Technical Abstract: We documented patterns of seasonal abundance and rates of parasitism in introduced populations of Pseudacteon tricuspis Borgmeier, a phorid parasitoid of the red imported fire ant, Solenopsis invicta Buren. Adult P. tricuspis populations were censused at monthly intervals for one year at three sites in northern Florida. Censuses were conducted by aspirating phorids attracted to disturbed S. invicta mounds. Pseudacteon tricuspis adults were present in every month at all sites, although abundances varied greatly among sites and over time. The highest densities of flies (up to 453 censused at 10 disturbed S. invicta mounds in 30 min) were observed in November, and changes in abundance over time were positively correlated among sites.
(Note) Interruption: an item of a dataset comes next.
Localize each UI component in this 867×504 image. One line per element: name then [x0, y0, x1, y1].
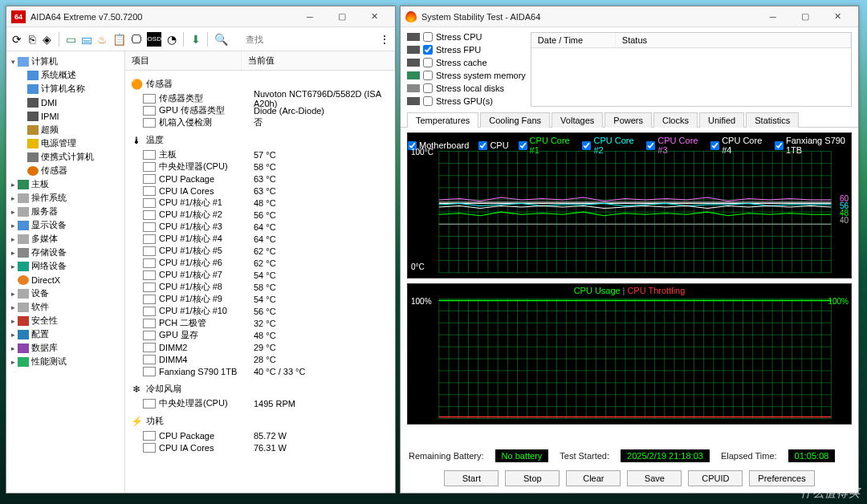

Sex ratios were usually male biased. Parasitism rates were evaluated by collecting workers from field colonies and monitoring them in the laboratory for evidence of parasitism. Parasitism rates were very low-always less than 1%. The average parasitism rate per colony over 16 colonies and 2 years was 0.058%. No pupariation occurred within the first 8 days of collection, suggesting parasitism by P. tricuspis induced behavioral changes in parasitized workers that precluded such workers from our collections. If so, true field parasitism rates may be several times higher than measured here, yet still low in an absolute sense. These low parasitism rates can be reconciled with observed adult phorid densities by considering the large number of host ants present at the study sites.